Why go to a horse show? Why don’t you just light $2,500 on fire and then have someone push you in dirt?
Yep. That pretty much sums it up. But showing your horse is also gives purpose to the many hours and days you spend training and grooming, which can motivate you to do your best even on those days when you just don’t feel like doing it. Shows are also a great opportunity to meet other owners, to socialize and to share knowledge.
Below are some of my experiences with horse sows, the good and the bad, and the reasons why I continue to attend them.
You plan for the show, make your entries. Choke a little at the size of the check you just wrote. Pay your trainer and hauling fees. But, smiling all the while you feel confident that you are about to show the judges the result of your hard work. You don’t know if you will wow the judges, but you know that the scores you receive will at least reflect your effort. Maybe you have even moved up a level, and you feel great about meeting the directives and expectations of said level. You are a bright eyed and shiny girl ready to have fun with your pony.
Arriving at the show, setting up, getting the horses settled, you are ready to go school!

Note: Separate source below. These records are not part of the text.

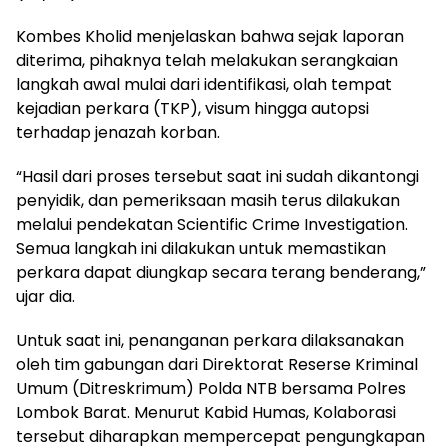
Kombes Kholid menjelaskan bahwa sejak laporan
diterima, pihaknya telah melakukan serangkaian
langkah awal mulai dari identifikasi, olah tempat
kejadian perkara (TKP), visum hingga autopsi
terhadap jenazah korban.
“Hasil dari proses tersebut saat ini sudah dikantongi
penyidik, dan pemeriksaan masih terus dilakukan
melalui pendekatan Scientific Crime Investigation.
Semua langkah ini dilakukan untuk memastikan
perkara dapat diungkap secara terang benderang,”
ujar dia.
Untuk saat ini, penanganan perkara dilaksanakan
oleh tim gabungan dari Direktorat Reserse Kriminal
Umum (Ditreskrimum) Polda NTB bersama Polres
Lombok Barat. Menurut Kabid Humas, Kolaborasi
tersebut diharapkan mempercepat pengungkapan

Let’s go work. You wait for the time that works best for your trainer. That, of course, also happens to be the time the grounds keepers are weed whacking and setting up the viewing tent. After your horse has finished having a stroke and is still quaking in his shoes, your lesson begins.
Has your trainer always sounded this grumpy? She must be having a long day. Wait, why is she talking to you like you are not riding well? Why is your horse feeling different than he does at home? Have you always struggled so much to keep him round? Has the diagonal across the arena always been that long?
Somehow you get your act together and have a productive training session. Still feeling confident, after cleaning your tack and polishing your boots, you leave to enjoy a nice dinner with your barn friends, eager to start showing the next day.
You sleep horribly.
The next morning everything runs smoothly. The horse is clean and braided. Every part of test preparation miraculously flows. Heading to the ring on time for your warmup. Your trainer meets you and you work together to make final preparations. You run each step of the test through your head one more time and climb into the saddle.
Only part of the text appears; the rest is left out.